MTH 202 - Intro to Stochastic Processes


MTH 202 Intro to Stochastic Processes Spring 2026

Instructor Information

Arjun Krishnan

  • Please call me Arjun or Professor Arjun
  • Office: Hylan 817
  • Office Hours: Fridays 1.30pm - 3.00pm Hylan 817
  • Email:

TA

Hari Nathan

  • Office Hours: Thursday 3-4pm in the Hylan 711.

Course Details

Lecture details

MW 9AM - 10:15AM Morey 501

Prerequisites

MTH 201

Description

The official course description is

Theory and applications of random processes including Markov chains, Poisson processes, birth-and-death processes, and random walks.

Course Objectives

MTH 202 is the sequel to MTH 201, Intro to Probability. In 201, we studied the basics of probability theory like random variables and probability distributions. In this course, we will study random variables that have an additional time parameter; i.e., a stochastic process. We will primarily study a canonical discrete-time stochastic process called a Markov chain. Markov chains appear in many fields of science like physics, biology and economics. The theory will be supplemented by examples from these fields. Some examples of Markov chains and processes that we will study include Poisson processes, birth-and-death processes, random walks and queues.

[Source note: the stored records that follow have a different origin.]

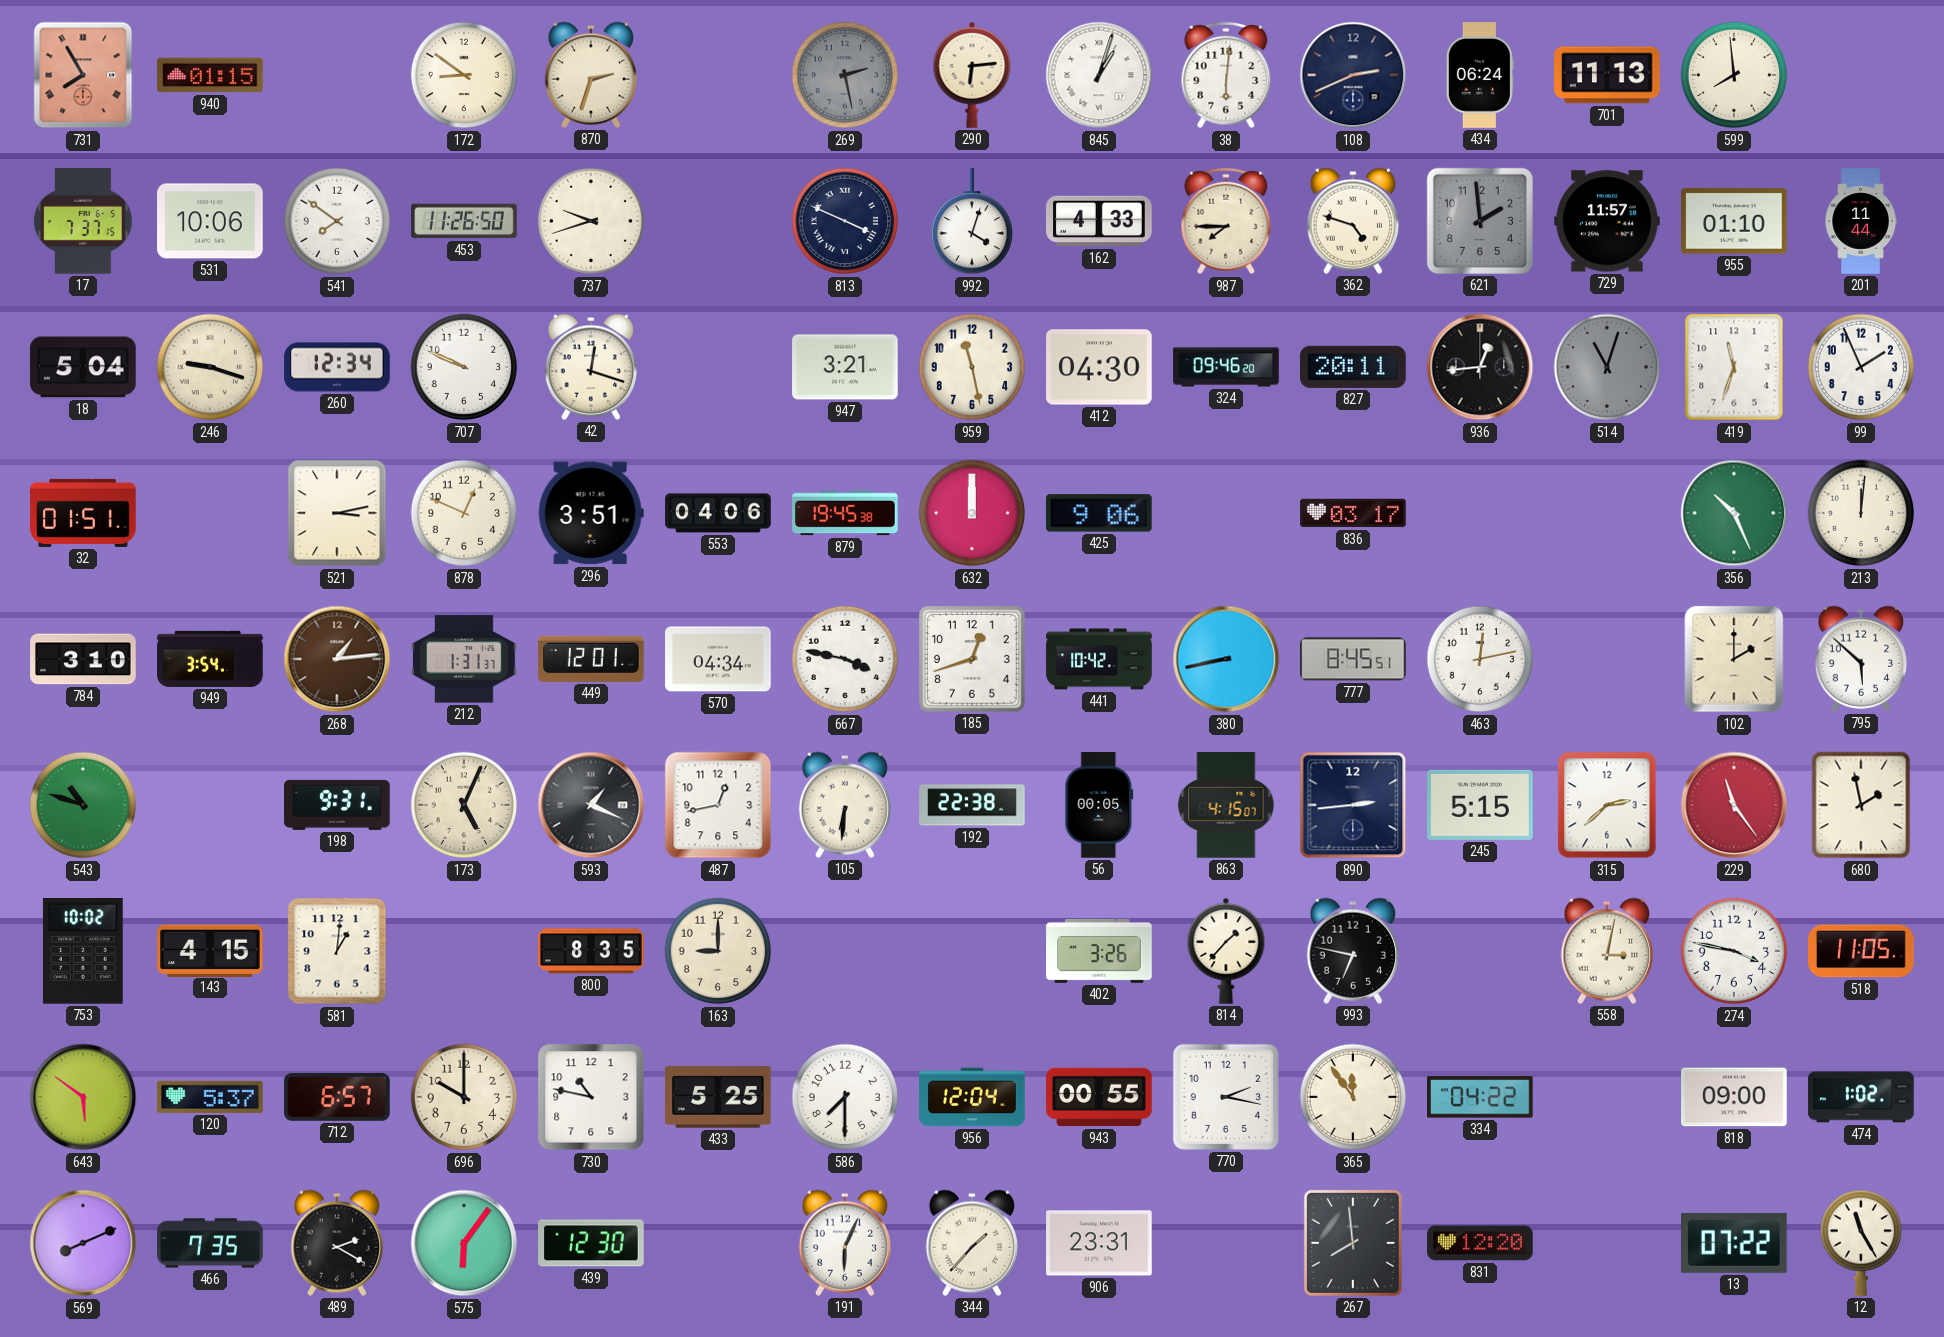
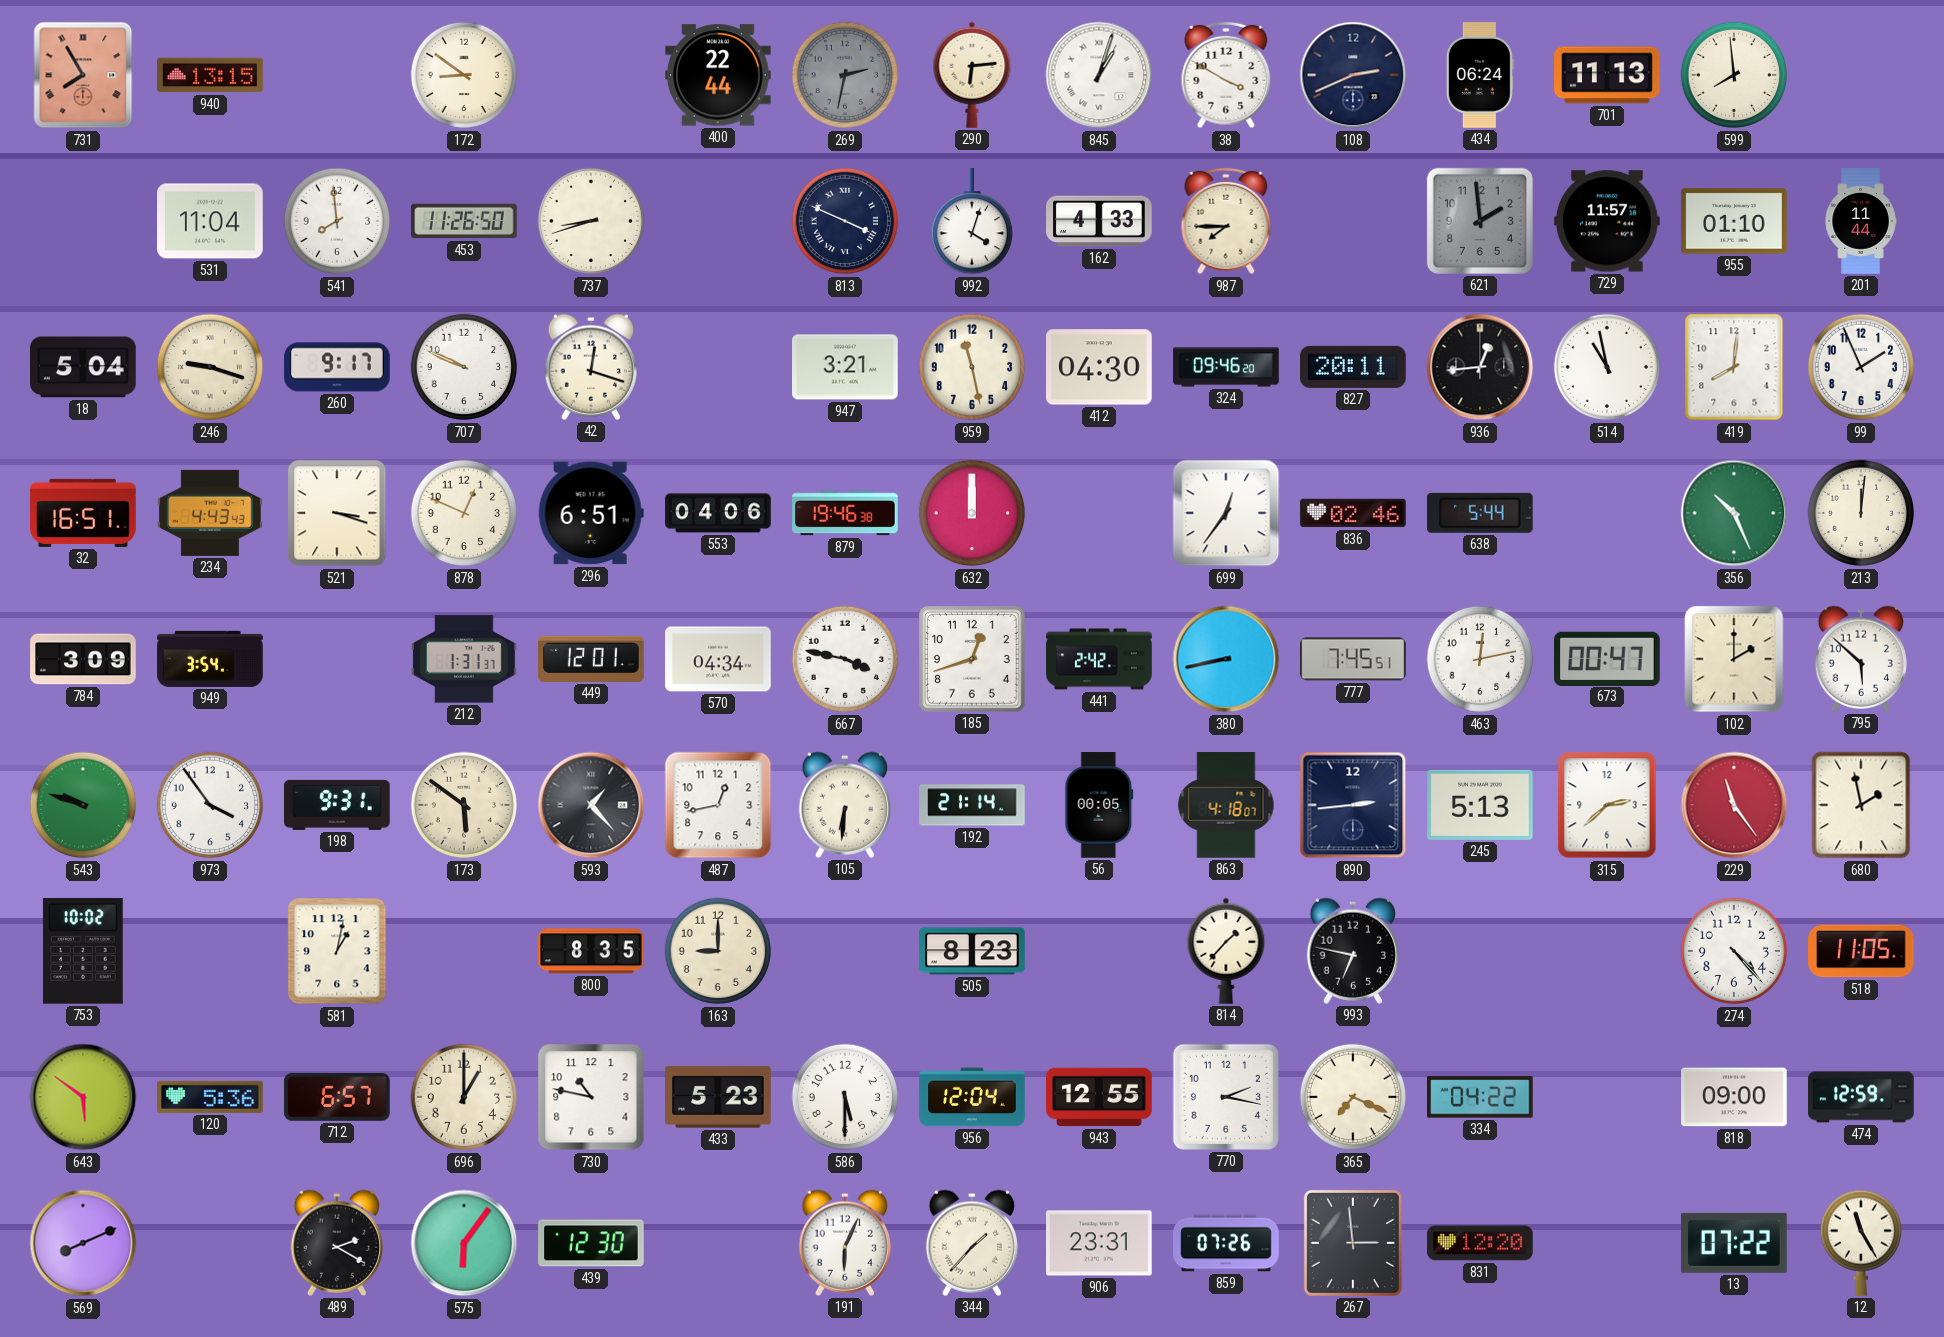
940: 01:15 -> 13:15
870: 2:33 -> none
400: none -> 22:44
269: 2:28 -> 2:32
38: 6:01 -> 3:50
17: 7:37 -> none
531: 10:06 -> 11:04
541: 7:51 -> 7:59
737: 9:42 -> 8:42
362: 4:48 -> none
260: 12:34 -> 9:17
514: 11:03 -> 10:58
514 dial: grey -> white
419: 11:33 -> 8:01
32: 01:51 -> 16:51
234: none -> 4:43
521: 3:13 -> 3:18
296: 3:51 -> 6:51
879: 19:45 -> 19:46
425: 9:06 -> none
699: none -> 12:36
836: 03:17 -> 02:46
638: none -> 5:44
784: 3:10 -> 3:09
268: 1:14 -> none
441: 10:42 -> 2:42
777: 8:45 -> 7:45
673: none -> 00:47
543: 10:48 -> 9:48
973: none -> 3:54
173: 5:04 -> 5:51
593: 1:19 -> 1:23
192: 22:38 -> 21:14
863: 4:15 -> 4:18
245: 5:15 -> 5:13
143: 4:15 -> none
581: 1:01 -> 1:02
505: none -> 8:23
402: 3:26 -> none
558: 3:02 -> none
274: 3:47 -> 4:23
120: 5:37 -> 5:36
696: 10:00 -> 1:00
433: 5:25 -> 5:23
586: 7:30 -> 5:30
943: 00:55 -> 12:55
365: 11:54 -> 7:19
474: 1:02 -> 12:59
466: 7:35 -> none
859: none -> 07:26
267: 7:59 -> 2:59
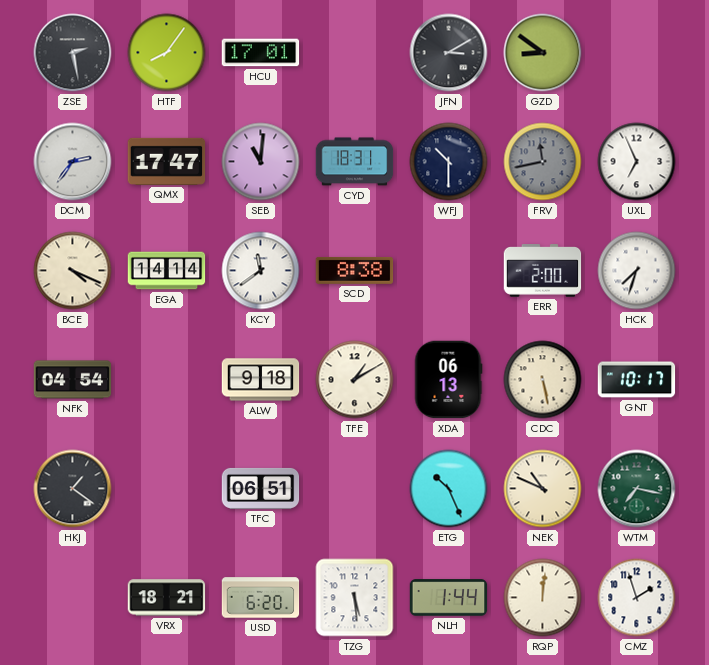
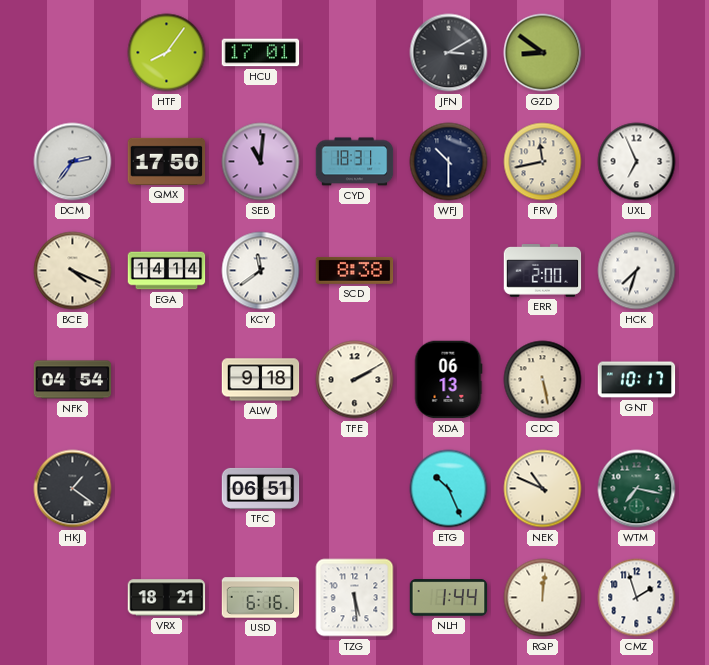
ZSE: 2:28 -> none
QMX: 17:47 -> 17:50
FRV dial: grey -> cream
TFE: 1:10 -> 2:10
USD: 6:20 -> 6:16
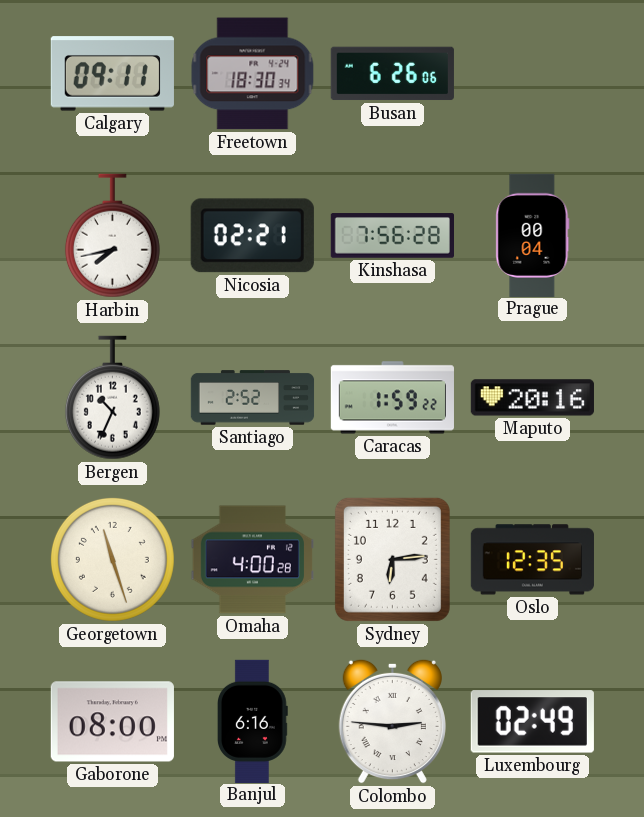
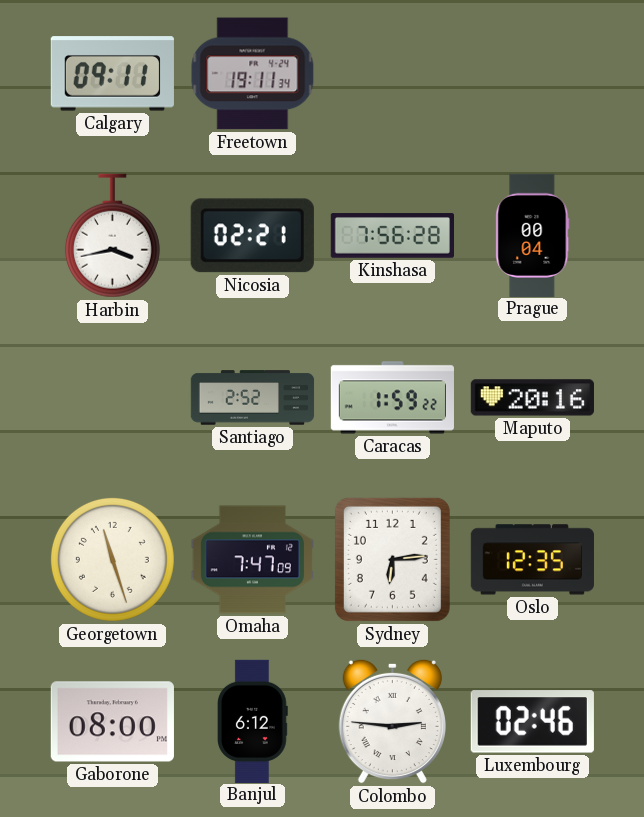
Freetown: 18:30 -> 19:11
Busan: 6:26 -> none
Harbin: 7:43 -> 3:43
Bergen: 10:34 -> none
Omaha: 4:00 -> 7:47
Banjul: 6:16 -> 6:12
Luxembourg: 02:49 -> 02:46
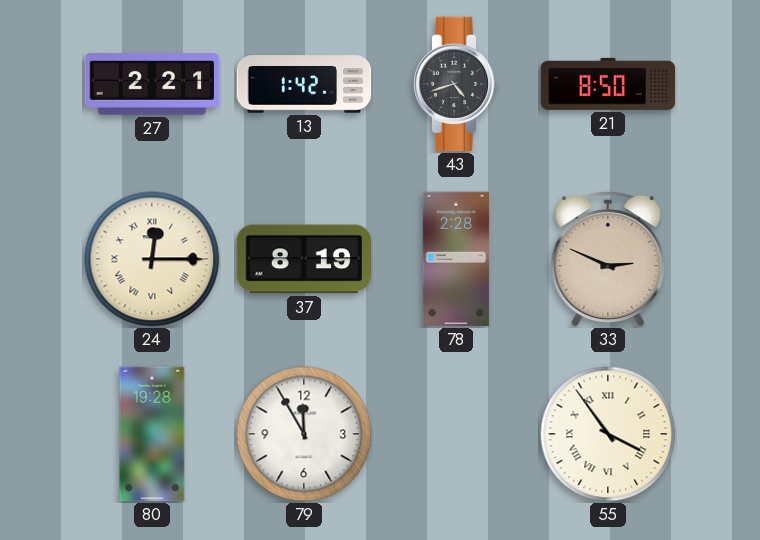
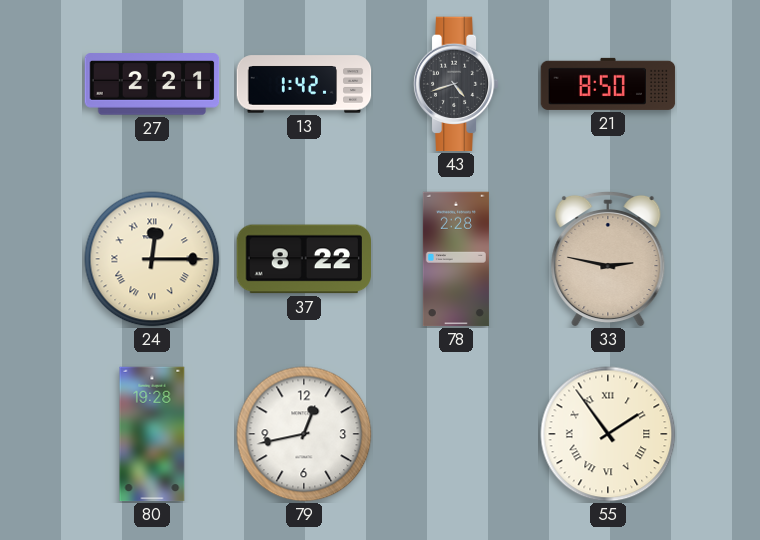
37: 8:19 -> 8:22
33: 2:49 -> 2:47
79: 11:55 -> 12:43
55: 3:54 -> 1:54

Time permitting, we will briefly touch upon the theory of martingales and Brownian motion. The course will not be mathematically rigorous, but we will give short proofs whenever they’re illuminating.

Course Learning Outcomes

  • Understand the basics of discrete-time stochastic processes.
  • Analyze the behavior of Markov chain models.
  • Construct simple Markov chain models with real-world applications.

Objectives

Grading

Homework 30%
Quizzes 40%
Final 30%

Here is the grade distribution from the last time I taught it.

Grade Percentage
A 37.5
B 50
C 12.5

Guaranteed grades: if you make these scores, then you are guaranteed a letter grade in the following ranges.

Grade Cutoff
A 90
B 80
C 70

I sometimes “curve up” linearly to help students with lower scores.

Textbook

Introduction to Stochastic Modeling, Karlin and Pinsky. You can get an older edition, and its essentially the same: Karlin and Taylor. You can also buy them second hand.

I do not recommend getting a pirated copy from one of those dodgy internet sites like Anna’s archive, z-library or libgen. There are a few copies on reserve at Carlson Library.

This will be supplemented by material from the following books. Pdfs of whatever you need will be posted online.

Schedule

More information can be found on the schedule

Homework

More information on the homework page.

Exams

More information on the exam page.

Academic Honesty

All assignments and activities associated with this course must be performed in accordance with the University of Rochester’s Academic Honesty Policy.

You may work together on homework, but copying on homework or exams is NOT allowed, and it will be considered academic dishonesty.

Any usage whatsoever of online solution sets or paid online resources (chegg.com, chatGPT or similar) is considered an academic honesty violation and will be reported to the Board on Academic Honesty. In particular, any assignment found to contain content which originated from such sources is subject to a minimum penalty of zero on the assignment and a full letter grade reduction at the end of the semester (e.g. a B would be reduced to a C). This applies even if the unauthorized content was obtained through indirect means (through a friend for instance) and/or the student is seemingly unaware that the content originated from such sources. If you have any questions about whether resources are acceptable, please check with your instructor.

Additional Help

Work with your classmates (but don’t copy assignments). It is essential to not fall behind because each lecture is based on previous work. If you are having any difficulties, seek help immediately. There are several avenues for you to get help and ask questions, outside of lecture:

Disability Support

The University of Rochester respects and welcomes students of all backgrounds and abilities. In the event you encounter any barrier(s) to full participation in this course due to the impact of a disability, please contact the Office of Disability Resources. The access coordinators in the Office of Disability Resources can meet with you to discuss the barriers you are experiencing and explain the eligibility process for establishing academic accommodations.

Office of Disability Resources (disability@rochester.edu; (585)275-9049; 1-154 Dewey Hall)

To be granted alternate testing accommodations, you (the student) must fill out forms with the Office of Disability Resources at least seven days before each and every exam. These forms are not sent “automatically.” Professors are not responsible for requesting alternative testing accommodations at the Office of Disability Resources, and they are not obligated to make any accommodations on their own.